Analogous considerations apply to `TransactionOutput`,
namely whether it should be treated in a single-threaded way,
i.e. effectively as a built-in global variable,
which could enable compiler optimizations.
## Alternatives
The 'Design' section above already outlines several alternatives to consider.
The 'Design' section above still outlines certain alternatives to consider.
Once we make some specific choices, we can move the other options to this section.
### Built-in Global Variable for Transaction Input
Instead of having explicit `TransactionInput` inputs in entry point functions,
we could maintain the current approach of viewing `input` as a built-in global variable, of type `TransactionInput`.
Everything else would be the same, except that `input` would be implicitly available.
An advantage is that single-threadedness would be immediately guaranteed,
if we wanted to enforced that as discussed above.
On the other hand, explicating transaction inputs as entry point inputs makes the code more functional
and simplifies certain aspects of the Leo compiler.

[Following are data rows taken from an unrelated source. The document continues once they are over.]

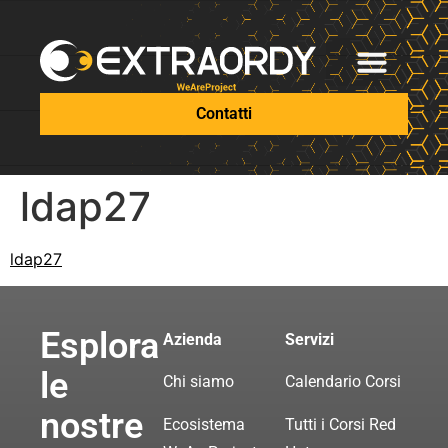
Contatti
ldap27
ldap27
Esplora
Azienda
Servizi
le
Chi siamo
Calendario Corsi
nostre
Ecosistema
Tutti i Corsi Red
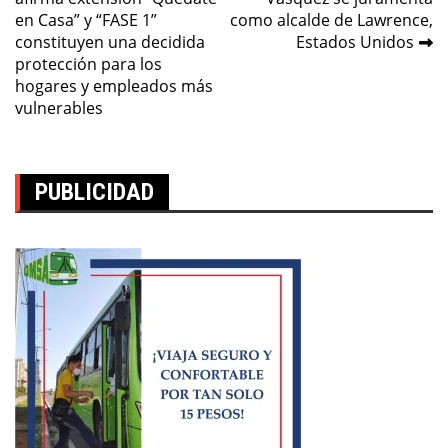
de
en Casa” y “FASE 1”
como alcalde de Lawrence,
entradas
constituyen una decidida
Estados Unidos
protección para los
hogares y empleados más
vulnerables
PUBLICIDAD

### Built-in Global Variable for Transaction Output
Instead of having explicit `TransactionOutput` outputs in entry point functions,
we could introduce a built-in `output` global variable, of type `TransactionOutput`.
This has similar advantages and disadvantages to the ones discussed above for `input` as a built-in global variable.

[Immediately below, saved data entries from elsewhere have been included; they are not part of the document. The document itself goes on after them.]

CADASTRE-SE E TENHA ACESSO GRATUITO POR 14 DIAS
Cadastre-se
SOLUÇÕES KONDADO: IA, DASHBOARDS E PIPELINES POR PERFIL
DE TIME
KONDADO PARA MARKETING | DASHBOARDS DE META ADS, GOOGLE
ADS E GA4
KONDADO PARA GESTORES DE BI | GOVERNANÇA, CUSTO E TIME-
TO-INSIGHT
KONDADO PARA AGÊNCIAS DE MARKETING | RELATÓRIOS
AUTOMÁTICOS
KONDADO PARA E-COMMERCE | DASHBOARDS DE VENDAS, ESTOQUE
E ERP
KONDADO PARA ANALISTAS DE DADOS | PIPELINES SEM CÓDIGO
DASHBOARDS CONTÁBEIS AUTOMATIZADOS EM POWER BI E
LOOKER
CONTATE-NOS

In any case, we may want this `output` global variable alternative
to go hand-in-hand with the `input` global variable alternative.
That is, we either adopt both or none.
The current treatment in Leo is asymmetric in this respect.

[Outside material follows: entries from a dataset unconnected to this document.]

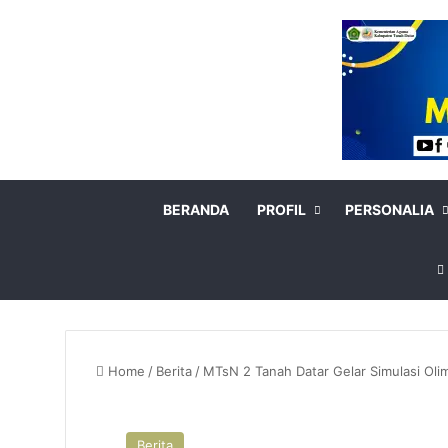
BERANDA
PROFIL
PERSONALIA
Home
/
Berita
/
MTsN 2 Tanah Datar Gelar Simulasi Ol
Berita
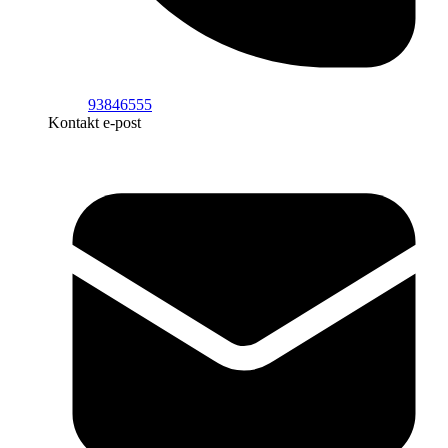
93846555
Kontakt e-post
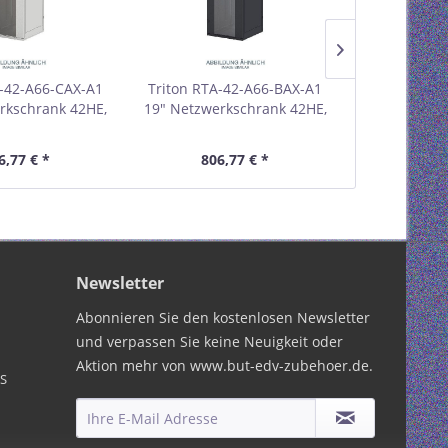
A-42-A66-CAX-A1
Triton RTA-42-A66-BAX-A1
Triton RTA-
rkschrank 42HE,
19" Netzwerkschrank 42HE,
19" Netzwer
, Glastür, grau
600x600mm, Glastür, schwarz
600x600mm, 
01842
01842A
0
6,77 € *
806,77 € *
836,
Newsletter
Abonnieren Sie den kostenlosen Newsletter
und verpassen Sie keine Neuigkeit oder
Aktion mehr von www.but-edv-zubehoer.de.
PS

### Implicit Serialization of Output Values
Instead of having an explicit `TransactionOutput` type
whose values describe exactly the output data for a transaction,
we could keep something like the current model,
in which an entry point function may return values of arbitrary types,
which are implicitly serialized into output records.
This may be a bit simpler for the beginning developer,
but it also introduces less control on the output data.
Futhermore, given that records have payloads of limited size,
it is not difficult to write a program that attempts to produce too much data.
In any case, if we were to go this route, there would be an asymmetry with the treatment of transaction inputs,
unless we also allow `input` (by this we mean the value passed to an entry point function with the transaction inputs)
to consist of arbitrary Leo types (subject to serialization size limitations).
Note that this requires the Leo type of `input` to potentially vary across different programs
(which appears to be the case in current Leo),
which is more complicated than having some fixed types in the standard library.
All in all, it seems that having `TransactionInput` and `TransactionOutput` types provides more explicit control.
Furthermore, in the future the Leo standard library could provide serialization and deserialization tools
that will make it easy to map between record slots and higher-level Leo types.